Activity:
Copy each entry below exactly. No images.
--------------------------------
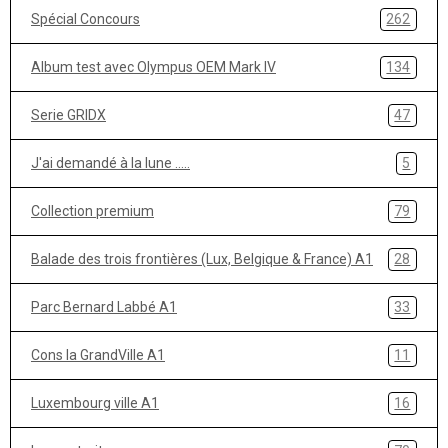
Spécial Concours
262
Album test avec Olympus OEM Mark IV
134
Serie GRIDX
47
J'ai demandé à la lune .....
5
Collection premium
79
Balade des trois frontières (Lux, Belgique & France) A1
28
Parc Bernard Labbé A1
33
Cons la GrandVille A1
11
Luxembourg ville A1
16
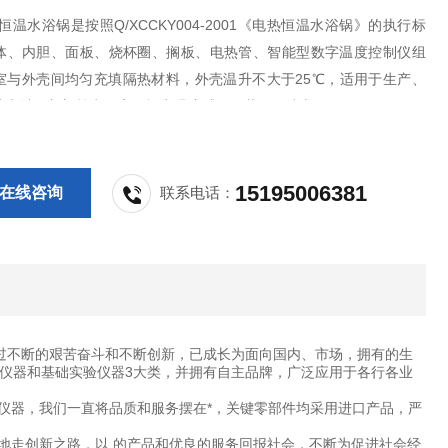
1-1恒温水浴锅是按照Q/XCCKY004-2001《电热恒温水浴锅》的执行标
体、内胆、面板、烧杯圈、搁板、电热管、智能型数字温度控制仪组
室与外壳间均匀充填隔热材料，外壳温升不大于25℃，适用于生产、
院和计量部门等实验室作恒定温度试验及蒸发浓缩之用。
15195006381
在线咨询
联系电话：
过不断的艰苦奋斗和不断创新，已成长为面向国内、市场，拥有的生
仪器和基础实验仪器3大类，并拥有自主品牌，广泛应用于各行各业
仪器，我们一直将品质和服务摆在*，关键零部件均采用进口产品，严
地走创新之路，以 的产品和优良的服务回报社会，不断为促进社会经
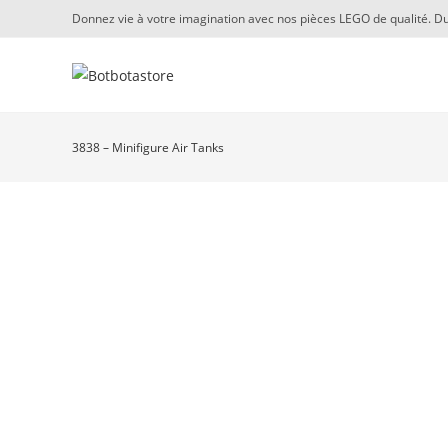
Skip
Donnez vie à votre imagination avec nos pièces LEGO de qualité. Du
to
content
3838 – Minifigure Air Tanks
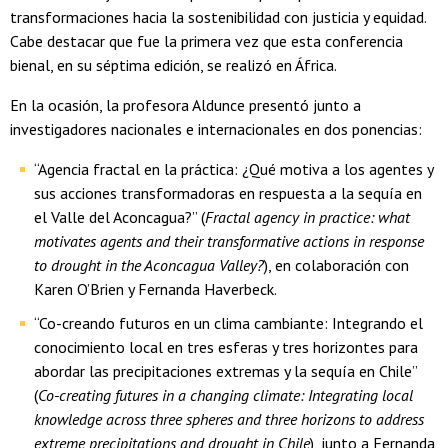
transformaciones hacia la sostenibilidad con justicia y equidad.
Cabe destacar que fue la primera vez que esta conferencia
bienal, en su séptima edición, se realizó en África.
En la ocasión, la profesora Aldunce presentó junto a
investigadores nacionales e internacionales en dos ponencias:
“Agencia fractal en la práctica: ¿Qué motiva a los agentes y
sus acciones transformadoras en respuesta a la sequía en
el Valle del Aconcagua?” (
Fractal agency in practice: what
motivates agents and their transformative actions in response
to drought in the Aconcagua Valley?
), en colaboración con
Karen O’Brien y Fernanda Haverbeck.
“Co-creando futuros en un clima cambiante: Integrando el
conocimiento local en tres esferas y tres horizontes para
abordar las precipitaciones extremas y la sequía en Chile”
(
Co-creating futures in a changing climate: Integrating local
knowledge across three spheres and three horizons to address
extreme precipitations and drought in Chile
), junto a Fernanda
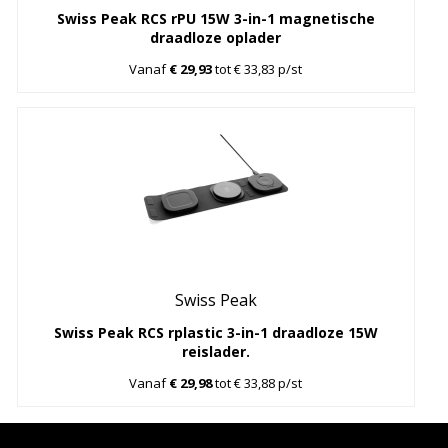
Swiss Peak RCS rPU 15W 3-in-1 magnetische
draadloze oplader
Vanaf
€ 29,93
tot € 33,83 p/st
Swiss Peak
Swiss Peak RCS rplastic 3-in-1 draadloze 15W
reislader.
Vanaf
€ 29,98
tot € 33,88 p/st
--------------------------------
Task result:
Spécial Concours
262
Album test avec Olympus OEM Mark IV
134
Serie GRIDX
47
J'ai demandé à la lune .....
5
Collection premium
79
Balade des trois frontières (Lux, Belgique & France) A1
28
Parc Bernard Labbé A1
33
Cons la GrandVille A1
11
Luxembourg ville A1
16
1-1恒温水浴锅是按照Q/XCCKY004-2001《电热恒温水浴锅》的执行标
体、内胆、面板、烧杯圈、搁板、电热管、智能型数字温度控制仪组
室与外壳间均匀充填隔热材料，外壳温升不大于25℃，适用于生产、
院和计量部门等实验室作恒定温度试验及蒸发浓缩之用。
15195006381
在线咨询
联系电话：
过不断的艰苦奋斗和不断创新，已成长为面向国内、市场，拥有的生
仪器和基础实验仪器3大类，并拥有自主品牌，广泛应用于各行各业
仪器，我们一直将品质和服务摆在*，关键零部件均采用进口产品，严
地走创新之路，以 的产品和优良的服务回报社会，不断为促进社会经
Skip
Donnez vie à votre imagination avec nos pièces LEGO de qualité. Du
to
content
3838 – Minifigure Air Tanks
transformaciones hacia la sostenibilidad con justicia y equidad.
Cabe destacar que fue la primera vez que esta conferencia
bienal, en su séptima edición, se realizó en África.
En la ocasión, la profesora Aldunce presentó junto a
investigadores nacionales e internacionales en dos ponencias:
“Agencia fractal en la práctica: ¿Qué motiva a los agentes y
sus acciones transformadoras en respuesta a la sequía en
el Valle del Aconcagua?” (
Fractal agency in practice: what
motivates agents and their transformative actions in response
to drought in the Aconcagua Valley?
), en colaboración con
Karen O’Brien y Fernanda Haverbeck.
“Co-creando futuros en un clima cambiante: Integrando el
conocimiento local en tres esferas y tres horizontes para
abordar las precipitaciones extremas y la sequía en Chile”
(
Co-creating futures in a changing climate: Integrating local
knowledge across three spheres and three horizons to address
extreme precipitations and drought in Chile
), junto a Fernanda
Swiss Peak RCS rPU 15W 3-in-1 magnetische
draadloze oplader
Vanaf
€ 29,93
tot € 33,83 p/st
Swiss Peak
Swiss Peak RCS rplastic 3-in-1 draadloze 15W
reislader.
Vanaf
€ 29,98
tot € 33,88 p/st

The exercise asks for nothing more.